By Saturday the violence had largely subsided, except for a pellet-gun shooting that wounded a migrant on the outskirts of town, police said, and authorities began busing out some of the hundreds of frightened and angry migrants.
Others, lugging shabby suitcases or tossing duffel bags over shoulders, headed for train stations or left in cars if they could arrange rides, said Laura Boldrini, an official from the U.N. High Commissioner for Refugees in Italy.
"Even if they haven't collected their pay, they prefer to lose the money. That gives the measure of their fear," Boldrini said in a telephone interview from Rosarno.
Perhaps half the 1,000 or so migrants -- from Ghana, Nigeria and other African nations -- chose to stay for now, many sleeping in tents or cardboard "rooms" in a dilapidated, abandoned former cheese factory on the outskirts of town.
Some have work permits, many are clandestine workers and others have refugee status, said Boldrini.
Just more than a year ago, two migrants were shot in Rosarno, one losing his spleen, Boldrini said. Then, the migrants reacted with a "peaceful march."
This time "the immigrants reacted with violence, and this in turn triggered a spiral of violence," the U.N. official said.
Many of the migrants in Rosarno came from Italy's north after factory jobs dried up last year because of the economic crisis, Boldrini said. That increased the migrants' pool of labor for backbreaking dawn-to-dusk crop picking paying about $30 to $37.50 a day.
Although unemployment runs some 20 percent in the south -- and at least double that among youths -- few locals are willing to work so hard for so little: The kiwi, mandarin oranges and other citrus fruits are harvested by the migrants.
The latest violence "must be an occasion to reflect on immigration policy," said Boldrini. While there are clandestine migrants, "their work is needed and they are exploited," she said.
Opposition politicians accused Berlusconi's government of failing to enforce laws requiring immigrants to have a job and proper housing to be granted residence permits. But Interior Minister Roberto Maroni, the top law-and-order official in the Cabinet and a leading Northern League politician, blamed previous center-left governments for "too much laxity."
Berlusconi's government is split over whether to make it easier for immigrants to become citizens. On Friday, Education Minister Mariastella Gelmini announced a cap of no more than 30 percent of foreign children in Italy's public school classrooms, sparking criticism the measure would hurt the social integration of immigrants.
For decades, Italy was spared many of the social problems several Western European nations, including Germany and France, had in integrating large immigrant populations.
Then Italy's immigrant population began to soar. Nobody knows how many foreigners are clandestine migrants, although charity groups say as many as one-half the workers might be toiling without permits.
According to the national statistics bureau, Italy had about 300,000 immigrants in 1980. Last year, the number of non-Italian residents was nearly 3.9 million, in a country of 60 million.
Last year, Berlusconi defended his government's decision to send boatloads of potential asylum seekers back to Libyan shores, where they had set sail in smugglers' boats.
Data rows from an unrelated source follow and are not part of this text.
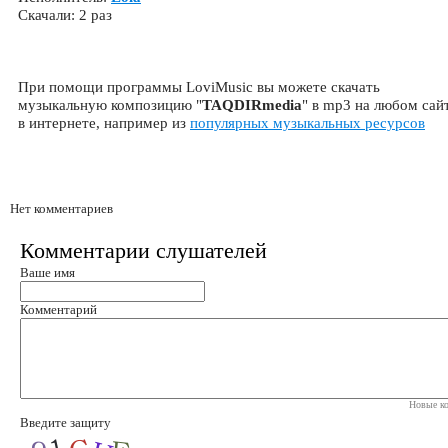
Скачали: 2 раз
При помощи программы LoviMusic вы можете скачать
музыкальную композицию "
TAQDIRmedia
" в mp3 на любом сай
в интернете, например из
популярных музыкальных ресурсов
Нет комментариев
Комментарии слушателей
Ваше имя
Комментарий
Новые ко
Введите защиту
He said a multiethnic society "is not our idea" of Italy.
The U.N. refugee watchdog, church officials, and human rights and humanitarian groups decried the crackdown, which included a requirement that school principals and doctors report illegal immigrants.
The Vatican's No. 2 official, Cardinal Tarcisio Bertone, on Saturday decried the migrant labor plight in Rosarno and urged "peace, reconciliation and reciprocal acceptance."